> **To do**: Where does the word "ljubavi" appear in the data? Copy every line that holds it.
== Task inputs ==
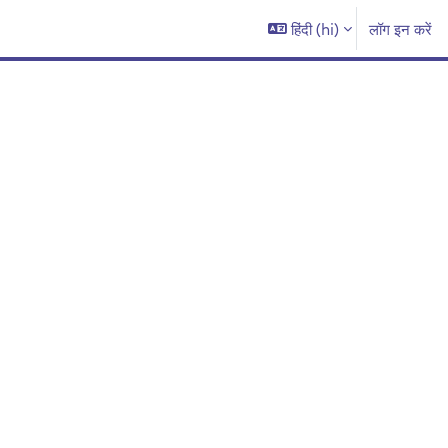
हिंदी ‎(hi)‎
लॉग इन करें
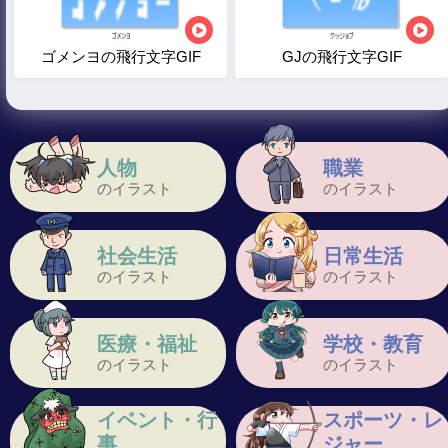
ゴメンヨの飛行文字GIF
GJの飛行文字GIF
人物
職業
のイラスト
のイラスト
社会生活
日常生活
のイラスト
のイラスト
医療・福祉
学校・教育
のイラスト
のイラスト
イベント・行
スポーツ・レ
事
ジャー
===
== Task inputs ==
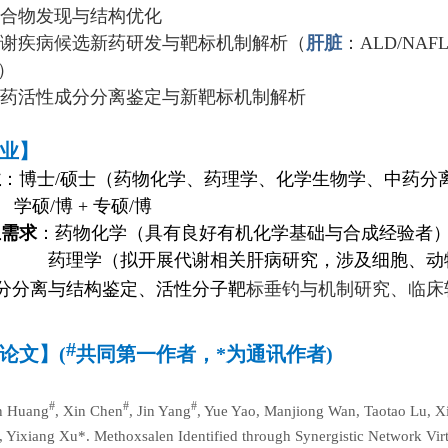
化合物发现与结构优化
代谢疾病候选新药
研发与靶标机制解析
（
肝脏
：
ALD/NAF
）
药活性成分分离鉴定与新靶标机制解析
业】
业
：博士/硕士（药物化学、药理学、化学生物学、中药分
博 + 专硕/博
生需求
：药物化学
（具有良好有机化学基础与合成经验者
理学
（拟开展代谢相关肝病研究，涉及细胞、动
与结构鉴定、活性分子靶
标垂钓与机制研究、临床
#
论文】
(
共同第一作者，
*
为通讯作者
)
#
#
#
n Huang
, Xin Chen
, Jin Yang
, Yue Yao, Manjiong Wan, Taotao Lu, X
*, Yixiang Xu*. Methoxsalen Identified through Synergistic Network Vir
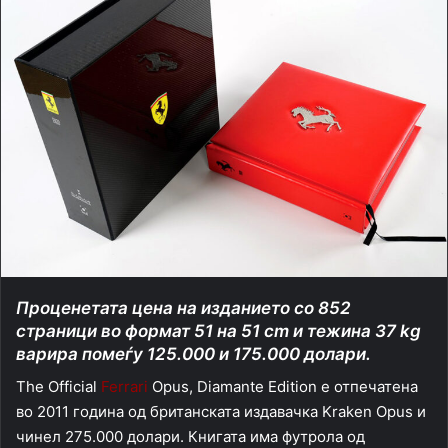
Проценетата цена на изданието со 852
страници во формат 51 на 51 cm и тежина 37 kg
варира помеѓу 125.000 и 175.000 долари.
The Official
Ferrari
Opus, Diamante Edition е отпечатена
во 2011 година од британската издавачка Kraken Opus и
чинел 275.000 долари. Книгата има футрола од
===
== Task inputs ==
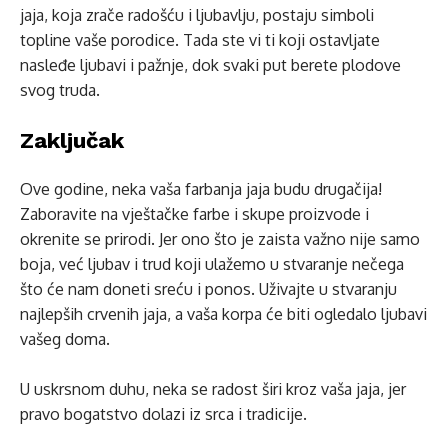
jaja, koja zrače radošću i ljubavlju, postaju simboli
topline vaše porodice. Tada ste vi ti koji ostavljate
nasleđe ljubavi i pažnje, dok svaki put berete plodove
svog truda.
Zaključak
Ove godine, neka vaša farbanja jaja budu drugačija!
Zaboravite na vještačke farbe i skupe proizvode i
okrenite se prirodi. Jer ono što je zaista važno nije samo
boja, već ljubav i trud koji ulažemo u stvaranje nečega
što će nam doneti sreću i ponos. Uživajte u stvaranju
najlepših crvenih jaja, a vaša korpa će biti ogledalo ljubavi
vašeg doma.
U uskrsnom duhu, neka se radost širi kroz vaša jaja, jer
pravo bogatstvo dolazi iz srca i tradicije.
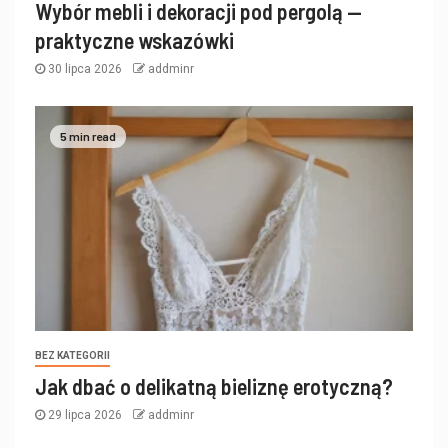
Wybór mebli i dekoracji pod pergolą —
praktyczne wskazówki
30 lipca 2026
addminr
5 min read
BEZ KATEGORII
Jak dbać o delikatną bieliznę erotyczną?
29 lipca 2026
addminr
===
> **Solution for this task**:
nasleđe ljubavi i pažnje, dok svaki put berete plodove
najlepših crvenih jaja, a vaša korpa će biti ogledalo ljubavi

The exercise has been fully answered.